Even before the Shanghai crisis, Xi sounded embattled. Officials have lately suggested that criticising the Covid policy amounts to disloyalty to Xi or called stamping out cases "a political duty that takes precedence over everything."
"Countless facts tell us that we can win respect and initiative only if we show the spirit of brave fighters defeating our foes face to face on a narrow path, daring to struggle, mastering struggle," Xi told officials at the Party School in early March.
Last week, Xi promised to prop up China's growth with an influx of infrastructure spending, and Friday the Politburo said the government would stabilise the economy while extinguishing Covid cases.
"Persist with dynamic zero, protecting people's lives and health to the maximum extent, while reducing the impact of the pandemic on economic and social development to a minimum," read the Xinhua News Agency's summary of the Politburo meeting.
But an increasingly vocal group of Chinese economists and business leaders argue that damage from shutdowns will be harder to cure. The chronic uncertainty over when it is possible to travel, spend, buy property or invest in business has damaged consumer and company confidence.
The solution, they argue, is to accelerate the rollout of more vaccines and treatments, and to make sure that older people and other vulnerable groups are vaccinated — allowing more flexibility when infections break out.
"The dynamic zero policy that we're enforcing is increasingly costly and increasingly ineffective," Lu Ting, chief China economist at Nomura Holdings, said in a speech last month that was widely shared on Chinese social media.
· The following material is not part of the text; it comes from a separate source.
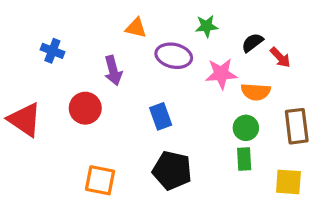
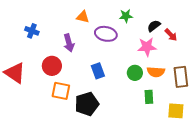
pink star: (221, 74) -> (147, 47), moved
orange semicircle: (256, 92) -> (156, 72), moved
green circle: (246, 128) -> (135, 73), moved
black pentagon: (172, 170) -> (87, 104), moved, turned -30
orange square: (100, 180) -> (61, 91), moved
"After more and more people understand that the economic costs are too high and unsustainable, change will come more easily," Lu said in a telephone interview.
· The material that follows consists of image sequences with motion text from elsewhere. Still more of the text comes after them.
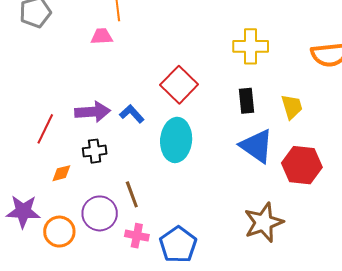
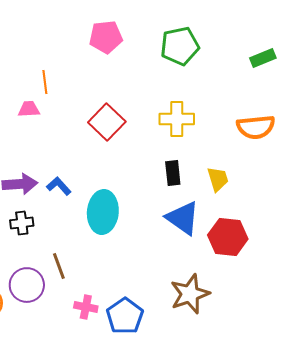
red square: (179, 85) -> (107, 122), moved
pink cross: (137, 236) -> (86, 307), moved
blue pentagon: (178, 245) -> (125, 316), moved

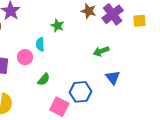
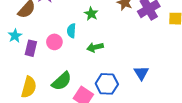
green arrow: (101, 51) -> (95, 47), moved
green semicircle: (44, 79) -> (62, 81), moved, size x1.5

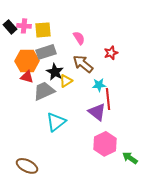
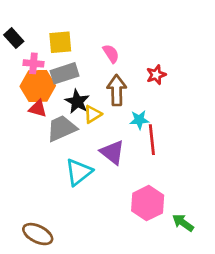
pink cross: (24, 26) -> (33, 63), moved
brown arrow: (83, 64) -> (117, 90), turned 50
purple triangle: (97, 112) -> (112, 152), moved

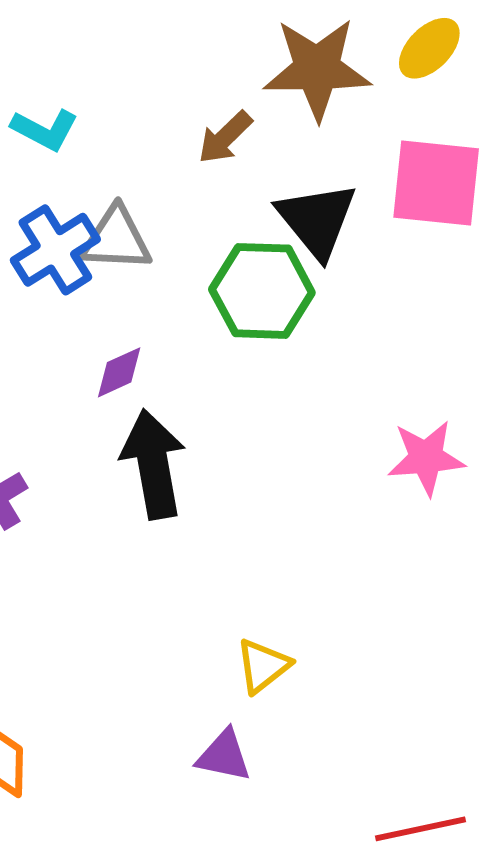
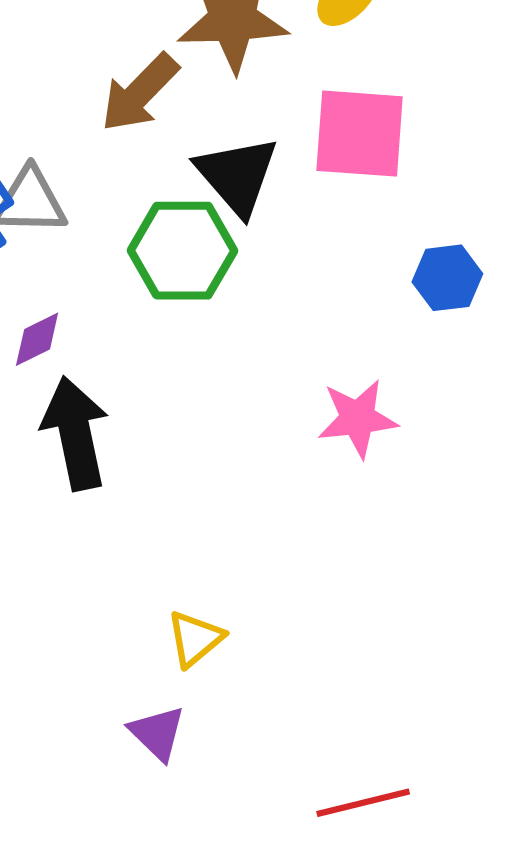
brown arrow: (225, 137) -> (140, 93), size x1.4
purple triangle: (224, 756) -> (157, 733), turned 34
Easing from zero Covid may be politically harder than some critics assume.
Xi has made China's relatively few deaths from Covid — nearly 5,000, mostly in the early months of the pandemic — a core of his argument that the Communist Party is more effective at government than any liberal democracy.
But barely more than half of Chinese people 80 and older have had two vaccine shots, and fewer than 20 per cent of people in that age group have received a booster, Zeng Yixin, a vice minister of the National Health Commission, said last month.
Depending on the death rate used for calculations, fatalities in China from an unfettered spread of omicron could be between 100,000 and 840,000, said Yanzhong Huang, a senior fellow for global health at the Council on Foreign Relations. Even deaths on a smaller scale could ignite public anger.
"They don't want to live with the virus, but they have to live with the policies they have," Huang said. "It's a real dilemma."
Xi appears to be wagering that he can beat down the infections in Shanghai and hold China to zero Covid until after the party congress when some easing may be possible. For now, officials are swaddling Xi in effusive propaganda.
During a recent visit to Renmin University in Beijing, Chinese state television lingered on the hundreds of cheering students. Before Guangxi region in southern China announced that Xi would be one of its delegates to the party congress, it issued reports that villagers there were being given small red books of Xi's thoughts — an echo of Mao Zedong's "little red book."
"With Xi Jinping at the helm, he will gather together even more of the majestic power of this era," read the Xinhua state news agency's report from Guangxi on Xi's selection. It did not mention Covid.